++++ Given entries

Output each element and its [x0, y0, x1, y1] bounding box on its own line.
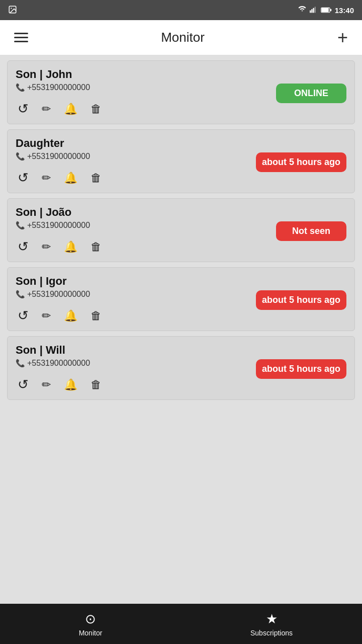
bell-button-son-joao[interactable]: 🔔 [62, 238, 79, 256]
contact-card-son-john: Son | John📞 +5531900000000↺✏🔔🗑ONLINE [7, 60, 355, 124]
status-badge-daughter: about 5 hours ago [256, 152, 346, 172]
contact-phone-son-igor: 📞 +5531900000000 [16, 290, 250, 299]
history-button-daughter[interactable]: ↺ [16, 168, 31, 188]
contact-phone-son-joao: 📞 +5531900000000 [16, 221, 270, 230]
nav-monitor[interactable]: ⊙ Monitor [0, 607, 181, 641]
edit-button-son-will[interactable]: ✏ [40, 376, 53, 393]
contact-name-son-igor: Son | Igor [16, 275, 250, 288]
hamburger-line-3 [14, 41, 28, 42]
contact-list: Son | John📞 +5531900000000↺✏🔔🗑ONLINEDaug… [0, 55, 362, 604]
contact-card-son-igor: Son | Igor📞 +5531900000000↺✏🔔🗑about 5 ho… [7, 267, 355, 331]
battery-icon [321, 6, 332, 15]
delete-button-son-igor[interactable]: 🗑 [88, 307, 104, 325]
svg-rect-5 [314, 7, 315, 13]
contact-phone-daughter: 📞 +5531900000000 [16, 152, 250, 161]
status-badge-son-joao: Not seen [276, 221, 346, 241]
contact-card-daughter: Daughter📞 +5531900000000↺✏🔔🗑about 5 hour… [7, 129, 355, 193]
subscriptions-nav-label: Subscriptions [250, 629, 293, 637]
page-title: Monitor [161, 30, 205, 45]
svg-rect-4 [313, 8, 314, 13]
contact-info-daughter: Daughter📞 +5531900000000↺✏🔔🗑 [16, 137, 250, 188]
time-display: 13:40 [335, 6, 354, 15]
contact-info-son-joao: Son | João📞 +5531900000000↺✏🔔🗑 [16, 206, 270, 257]
contact-phone-son-john: 📞 +5531900000000 [16, 83, 270, 92]
svg-rect-2 [310, 10, 311, 13]
history-button-son-john[interactable]: ↺ [16, 99, 31, 119]
svg-point-1 [11, 8, 12, 9]
hamburger-line-2 [14, 37, 28, 38]
status-bar-left [8, 5, 17, 16]
hamburger-line-1 [14, 33, 28, 34]
status-badge-son-will: about 5 hours ago [256, 359, 346, 379]
svg-rect-7 [321, 8, 328, 12]
contact-name-son-joao: Son | João [16, 206, 270, 219]
contact-name-son-will: Son | Will [16, 344, 250, 357]
bell-button-son-igor[interactable]: 🔔 [62, 307, 79, 325]
signal-icon [310, 6, 318, 15]
edit-button-son-igor[interactable]: ✏ [40, 307, 53, 325]
status-bar-right: 13:40 [298, 6, 354, 15]
contact-actions-son-joao: ↺✏🔔🗑 [16, 237, 270, 257]
bell-button-daughter[interactable]: 🔔 [62, 170, 79, 187]
history-button-son-will[interactable]: ↺ [16, 375, 31, 394]
delete-button-son-john[interactable]: 🗑 [88, 101, 104, 118]
nav-subscriptions[interactable]: ★ Subscriptions [181, 607, 362, 641]
svg-rect-8 [330, 9, 331, 11]
contact-info-son-will: Son | Will📞 +5531900000000↺✏🔔🗑 [16, 344, 250, 394]
contact-name-daughter: Daughter [16, 137, 250, 150]
contact-phone-son-will: 📞 +5531900000000 [16, 359, 250, 368]
contact-actions-son-john: ↺✏🔔🗑 [16, 99, 270, 119]
edit-button-daughter[interactable]: ✏ [40, 170, 53, 187]
contact-actions-son-igor: ↺✏🔔🗑 [16, 306, 250, 326]
phone-icon: 📞 [16, 221, 25, 230]
contact-info-son-igor: Son | Igor📞 +5531900000000↺✏🔔🗑 [16, 275, 250, 326]
contact-card-son-joao: Son | João📞 +5531900000000↺✏🔔🗑Not seen [7, 198, 355, 262]
contact-actions-son-will: ↺✏🔔🗑 [16, 375, 250, 394]
delete-button-daughter[interactable]: 🗑 [88, 170, 104, 187]
bell-button-son-will[interactable]: 🔔 [62, 376, 79, 393]
menu-button[interactable] [10, 29, 32, 46]
add-button[interactable]: + [333, 27, 352, 49]
phone-icon: 📞 [16, 152, 25, 161]
edit-button-son-john[interactable]: ✏ [40, 101, 53, 118]
bell-button-son-john[interactable]: 🔔 [62, 101, 79, 118]
status-bar: 13:40 [0, 0, 362, 20]
history-button-son-igor[interactable]: ↺ [16, 306, 31, 326]
delete-button-son-joao[interactable]: 🗑 [88, 238, 104, 256]
contact-name-son-john: Son | John [16, 68, 270, 81]
status-badge-son-igor: about 5 hours ago [256, 290, 346, 310]
phone-icon: 📞 [16, 83, 25, 92]
status-badge-son-john: ONLINE [276, 84, 346, 103]
gallery-icon [8, 5, 17, 16]
phone-icon: 📞 [16, 359, 25, 368]
subscriptions-nav-icon: ★ [266, 611, 278, 627]
monitor-nav-label: Monitor [79, 629, 103, 637]
top-bar: Monitor + [0, 20, 362, 55]
edit-button-son-joao[interactable]: ✏ [40, 238, 53, 256]
delete-button-son-will[interactable]: 🗑 [88, 376, 104, 393]
wifi-icon [298, 6, 307, 15]
contact-actions-daughter: ↺✏🔔🗑 [16, 168, 250, 188]
phone-icon: 📞 [16, 290, 25, 299]
bottom-navigation: ⊙ Monitor ★ Subscriptions [0, 604, 362, 644]
contact-info-son-john: Son | John📞 +5531900000000↺✏🔔🗑 [16, 68, 270, 119]
svg-rect-3 [311, 9, 312, 13]
history-button-son-joao[interactable]: ↺ [16, 237, 31, 257]
contact-card-son-will: Son | Will📞 +5531900000000↺✏🔔🗑about 5 ho… [7, 336, 355, 400]
monitor-nav-icon: ⊙ [85, 611, 96, 627]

++++++++

What you should do => Show the lines of the records that contain the word "icon".

Expected answer =>
battery-icon [321, 6, 332, 15]
signal-icon [310, 6, 318, 15]
phone-icon: 📞 [16, 221, 25, 230]
phone-icon: 📞 [16, 152, 25, 161]
phone-icon: 📞 [16, 83, 25, 92]
gallery-icon [8, 5, 17, 16]
phone-icon: 📞 [16, 359, 25, 368]
subscriptions-nav-icon: ★ [266, 611, 278, 627]
wifi-icon [298, 6, 307, 15]
phone-icon: 📞 [16, 290, 25, 299]
monitor-nav-icon: ⊙ [85, 611, 96, 627]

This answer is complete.